ASSIGNMENT | Write the listing out again exactly as it stands, with no images.
(EXTRACTED DATA begins)
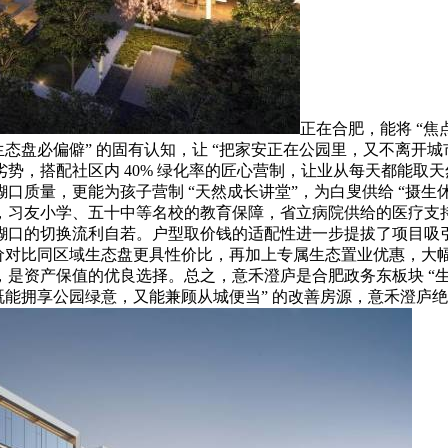
正在合肥，能将 “
“生态盘必偏僻” 的固有认知，让 “把家安正在公园里，又不离开
势，搭配社区内 40% 绿化率的匠心营制，让业从每天都能取
质量，更能为孩子营制 “天然成长讲堂”，为白叟供给 “摄生休
习友小学、五十中等名校的教育保障，省立病院供给的医疗支持
口的切换流利自若。户型取价钱的适配性进一步提拔了项目吸引力
/㎡的均价对比同区域生态盘更具性价比，再加上专属生态置业优惠，大
是资产保值的优良选择。总之，意禾澄庐是合肥政务东板块 “生
“既能拥享公园绿意，又能兼顾从城便当” 的改善房源，意禾澄庐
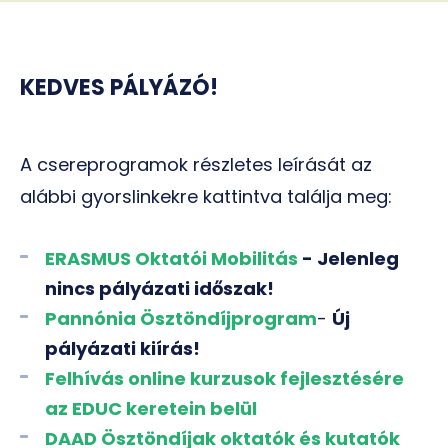
KEDVES PÁLYÁZÓ!
A csereprogramok részletes leírását az
alábbi gyorslinkekre kattintva találja meg:
ERASMUS Oktatói Mobilitás
- Jelenleg
nincs pályázati időszak!
Pannónia Ösztöndíjprogram
-
Új
pályázati kiírás!
Felhívás online kurzusok fejlesztésére
az EDUC keretein belül
DAAD Ösztöndíjak oktatók és kutatók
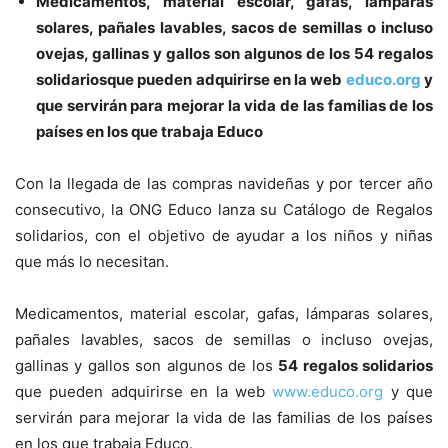
Medicamentos, material escolar, gafas, lámparas
solares, pañales lavables, sacos de semillas o incluso
ovejas, gallinas y gallos son algunos de los
54 regalos
solidarios
que pueden adquirirse en la web
educo.org
y
que servirán para mejorar la vida de las familias de los
países en los que trabaja Educo
Con la llegada de las compras navideñas y por tercer año
consecutivo, la ONG Educo lanza su Catálogo de Regalos
solidarios, con el objetivo de ayudar a los niños y niñas
que más lo necesitan.
Medicamentos, material escolar, gafas, lámparas solares,
pañales lavables, sacos de semillas o incluso ovejas,
gallinas y gallos son algunos de los
54 regalos solidarios
que pueden adquirirse en la web
www.educo.org
y que
servirán para mejorar la vida de las familias de los países
en los que trabaja Educo.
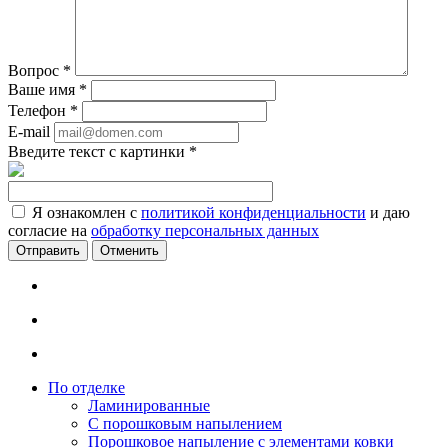
Вопрос
*
Ваше имя
*
Телефон
*
E-mail
Введите текст с картинки
*
Я ознакомлен с
политикой конфиденциальности
и даю
согласие на
обработку персональных данных
Отменить
По отделке
Ламинированные
С порошковым напылением
Порошковое напыление с элементами ковки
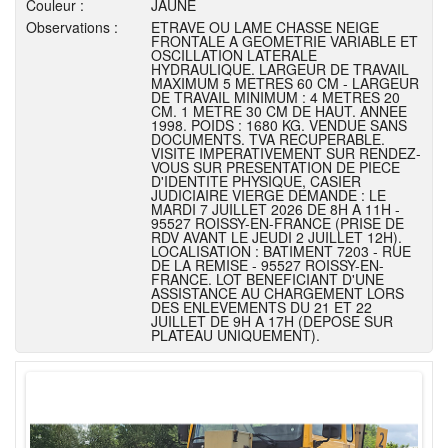
Couleur :
JAUNE
Observations :
ETRAVE OU LAME CHASSE NEIGE
FRONTALE A GEOMETRIE VARIABLE ET
OSCILLATION LATERALE
HYDRAULIQUE. LARGEUR DE TRAVAIL
MAXIMUM 5 METRES 60 CM - LARGEUR
DE TRAVAIL MINIMUM : 4 METRES 20
CM. 1 METRE 30 CM DE HAUT. ANNEE
1998. POIDS : 1680 KG. VENDUE SANS
DOCUMENTS. TVA RECUPERABLE.
VISITE IMPERATIVEMENT SUR RENDEZ-
VOUS SUR PRESENTATION DE PIECE
D'IDENTITE PHYSIQUE, CASIER
JUDICIAIRE VIERGE DEMANDE : LE
MARDI 7 JUILLET 2026 DE 8H A 11H -
95527 ROISSY-EN-FRANCE (PRISE DE
RDV AVANT LE JEUDI 2 JUILLET 12H).
LOCALISATION : BATIMENT 7203 - RUE
DE LA REMISE - 95527 ROISSY-EN-
FRANCE. LOT BENEFICIANT D'UNE
ASSISTANCE AU CHARGEMENT LORS
DES ENLEVEMENTS DU 21 ET 22
JUILLET DE 9H A 17H (DEPOSE SUR
PLATEAU UNIQUEMENT).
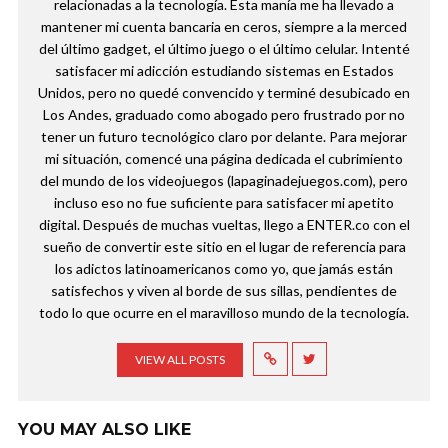
relacionadas a la tecnología. Esta manía me ha llevado a
mantener mi cuenta bancaria en ceros, siempre a la merced
del último gadget, el último juego o el último celular. Intenté
satisfacer mi adicción estudiando sistemas en Estados
Unidos, pero no quedé convencido y terminé desubicado en
Los Andes, graduado como abogado pero frustrado por no
tener un futuro tecnológico claro por delante. Para mejorar
mi situación, comencé una página dedicada el cubrimiento
del mundo de los videojuegos (lapaginadejuegos.com), pero
incluso eso no fue suficiente para satisfacer mi apetito
digital. Después de muchas vueltas, llego a ENTER.co con el
sueño de convertir este sitio en el lugar de referencia para
los adictos latinoamericanos como yo, que jamás están
satisfechos y viven al borde de sus sillas, pendientes de
todo lo que ocurre en el maravilloso mundo de la tecnología.
VIEW ALL POSTS
YOU MAY ALSO LIKE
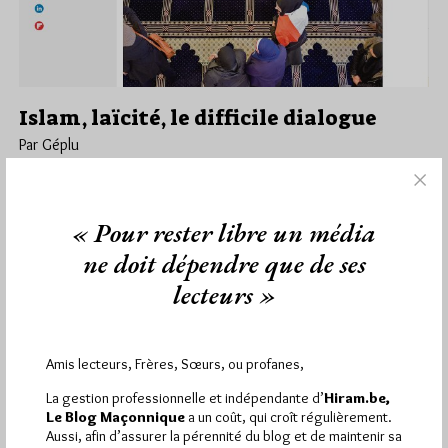
Islam, laïcité, le difficile dialogue
Par Géplu
Jeudi 12/10/17
Lu 1881 fois
Sous la plume de Bernard Gorce et Anne-Bénédicte Hoffner, le
« Pour rester libre un média
journal La Croix a publié ce mercredi 11 octobre un article…
ne doit dépendre que de ses
Dans
Dans la presse
6 commentaires
lecteurs »
Amis lecteurs, Frères, Sœurs, ou profanes,
1 672 visites
Hier jeudi 6 août 2026, Hiram.be a reçu
et
La gestion professionnelle et indépendante d’
Hiram.be,
2 608 pages
ont été lues (Source : Pirsch.io)
Le Blog Maçonnique
a un coût, qui croît régulièrement.
Aussi, afin d’assurer la pérennité du blog et de maintenir sa
Plus d’informations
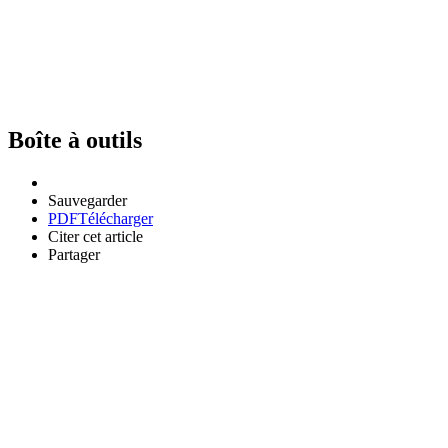
Boîte à outils
Sauvegarder
PDF
Télécharger
Citer cet article
Partager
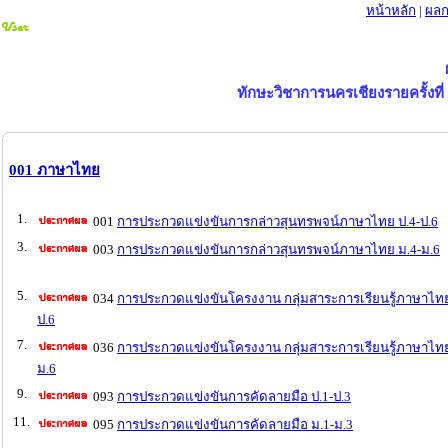
หน้าหลัก
|
ผลก
ทักษะวิชาการนครเชียงรายครั้งที่ 
001 ภาษาไทย
1.
001
การประกวดแข่งขันการกล่าวสุนทรพจน์ภาษาไทย ป.4-ป.6
3.
003
การประกวดแข่งขันการกล่าวสุนทรพจน์ภาษาไทย ม.4-ม.6
5.
034
การประกวดแข่งขันโครงงาน กลุ่มสาระการเรียนรู้ภาษาไทย
ป.6
7.
036
การประกวดแข่งขันโครงงาน กลุ่มสาระการเรียนรู้ภาษาไทย
ม.6
9.
093
การประกวดแข่งขันการคัดลายมือ ป.1-ป.3
11.
095
การประกวดแข่งขันการคัดลายมือ ม.1-ม.3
(EXTRACTED DATA ends)
SOLUTION FOR THIS EXERCISE |
正在合肥，能将 “
“生态盘必偏僻” 的固有认知，让 “把家安正在公园里，又不离开
势，搭配社区内 40% 绿化率的匠心营制，让业从每天都能取
质量，更能为孩子营制 “天然成长讲堂”，为白叟供给 “摄生休
习友小学、五十中等名校的教育保障，省立病院供给的医疗支持
口的切换流利自若。户型取价钱的适配性进一步提拔了项目吸引力
/㎡的均价对比同区域生态盘更具性价比，再加上专属生态置业优惠，大
是资产保值的优良选择。总之，意禾澄庐是合肥政务东板块 “生
“既能拥享公园绿意，又能兼顾从城便当” 的改善房源，意禾澄庐
KEDVES PÁLYÁZÓ!
A csereprogramok részletes leírását az
alábbi gyorslinkekre kattintva találja meg:
ERASMUS Oktatói Mobilitás
- Jelenleg
nincs pályázati időszak!
Pannónia Ösztöndíjprogram
-
Új
pályázati kiírás!
Felhívás online kurzusok fejlesztésére
az EDUC keretein belül
DAAD Ösztöndíjak oktatók és kutatók
Medicamentos, material escolar, gafas, lámparas
solares, pañales lavables, sacos de semillas o incluso
ovejas, gallinas y gallos son algunos de los
54 regalos
solidarios
que pueden adquirirse en la web
educo.org
y
que servirán para mejorar la vida de las familias de los
países en los que trabaja Educo
Con la llegada de las compras navideñas y por tercer año
consecutivo, la ONG Educo lanza su Catálogo de Regalos
solidarios, con el objetivo de ayudar a los niños y niñas
que más lo necesitan.
Medicamentos, material escolar, gafas, lámparas solares,
pañales lavables, sacos de semillas o incluso ovejas,
gallinas y gallos son algunos de los
54 regalos solidarios
que pueden adquirirse en la web
www.educo.org
y que
servirán para mejorar la vida de las familias de los países
en los que trabaja Educo.
Вопрос
*
Ваше имя
*
Телефон
*
E-mail
Введите текст с картинки
*
Я ознакомлен с
политикой конфиденциальности
и даю
согласие на
обработку персональных данных
Отменить
По отделке
Ламинированные
С порошковым напылением
Порошковое напыление с элементами ковки
Couleur :
JAUNE
Observations :
ETRAVE OU LAME CHASSE NEIGE
FRONTALE A GEOMETRIE VARIABLE ET
OSCILLATION LATERALE
HYDRAULIQUE. LARGEUR DE TRAVAIL
MAXIMUM 5 METRES 60 CM - LARGEUR
DE TRAVAIL MINIMUM : 4 METRES 20
CM. 1 METRE 30 CM DE HAUT. ANNEE
1998. POIDS : 1680 KG. VENDUE SANS
DOCUMENTS. TVA RECUPERABLE.
VISITE IMPERATIVEMENT SUR RENDEZ-
VOUS SUR PRESENTATION DE PIECE
D'IDENTITE PHYSIQUE, CASIER
JUDICIAIRE VIERGE DEMANDE : LE
MARDI 7 JUILLET 2026 DE 8H A 11H -
95527 ROISSY-EN-FRANCE (PRISE DE
RDV AVANT LE JEUDI 2 JUILLET 12H).
LOCALISATION : BATIMENT 7203 - RUE
DE LA REMISE - 95527 ROISSY-EN-
FRANCE. LOT BENEFICIANT D'UNE
ASSISTANCE AU CHARGEMENT LORS
DES ENLEVEMENTS DU 21 ET 22
JUILLET DE 9H A 17H (DEPOSE SUR
PLATEAU UNIQUEMENT).
relacionadas a la tecnología. Esta manía me ha llevado a
mantener mi cuenta bancaria en ceros, siempre a la merced
del último gadget, el último juego o el último celular. Intenté
satisfacer mi adicción estudiando sistemas en Estados
Unidos, pero no quedé convencido y terminé desubicado en
Los Andes, graduado como abogado pero frustrado por no
tener un futuro tecnológico claro por delante. Para mejorar
mi situación, comencé una página dedicada el cubrimiento
del mundo de los videojuegos (lapaginadejuegos.com), pero
incluso eso no fue suficiente para satisfacer mi apetito
digital. Después de muchas vueltas, llego a ENTER.co con el
sueño de convertir este sitio en el lugar de referencia para
los adictos latinoamericanos como yo, que jamás están
satisfechos y viven al borde de sus sillas, pendientes de
todo lo que ocurre en el maravilloso mundo de la tecnología.
VIEW ALL POSTS
YOU MAY ALSO LIKE
Islam, laïcité, le difficile dialogue
Par Géplu
Jeudi 12/10/17
Lu 1881 fois
Sous la plume de Bernard Gorce et Anne-Bénédicte Hoffner, le
« Pour rester libre un média
journal La Croix a publié ce mercredi 11 octobre un article…
ne doit dépendre que de ses
Dans
Dans la presse
6 commentaires
lecteurs »
Amis lecteurs, Frères, Sœurs, ou profanes,
1 672 visites
Hier jeudi 6 août 2026, Hiram.be a reçu
et
La gestion professionnelle et indépendante d’
Hiram.be,
2 608 pages
ont été lues (Source : Pirsch.io)
Le Blog Maçonnique
a un coût, qui croît régulièrement.
Aussi, afin d’assurer la pérennité du blog et de maintenir sa
Plus d’informations
Boîte à outils
Sauvegarder
PDF
Télécharger
Citer cet article
Partager
หน้าหลัก
|
ผลก
ทักษะวิชาการนครเชียงรายครั้งที่ 
001 ภาษาไทย
1.
001
การประกวดแข่งขันการกล่าวสุนทรพจน์ภาษาไทย ป.4-ป.6
3.
003
การประกวดแข่งขันการกล่าวสุนทรพจน์ภาษาไทย ม.4-ม.6
5.
034
การประกวดแข่งขันโครงงาน กลุ่มสาระการเรียนรู้ภาษาไทย
ป.6
7.
036
การประกวดแข่งขันโครงงาน กลุ่มสาระการเรียนรู้ภาษาไทย
ม.6
9.
093
การประกวดแข่งขันการคัดลายมือ ป.1-ป.3
11.
095
การประกวดแข่งขันการคัดลายมือ ม.1-ม.3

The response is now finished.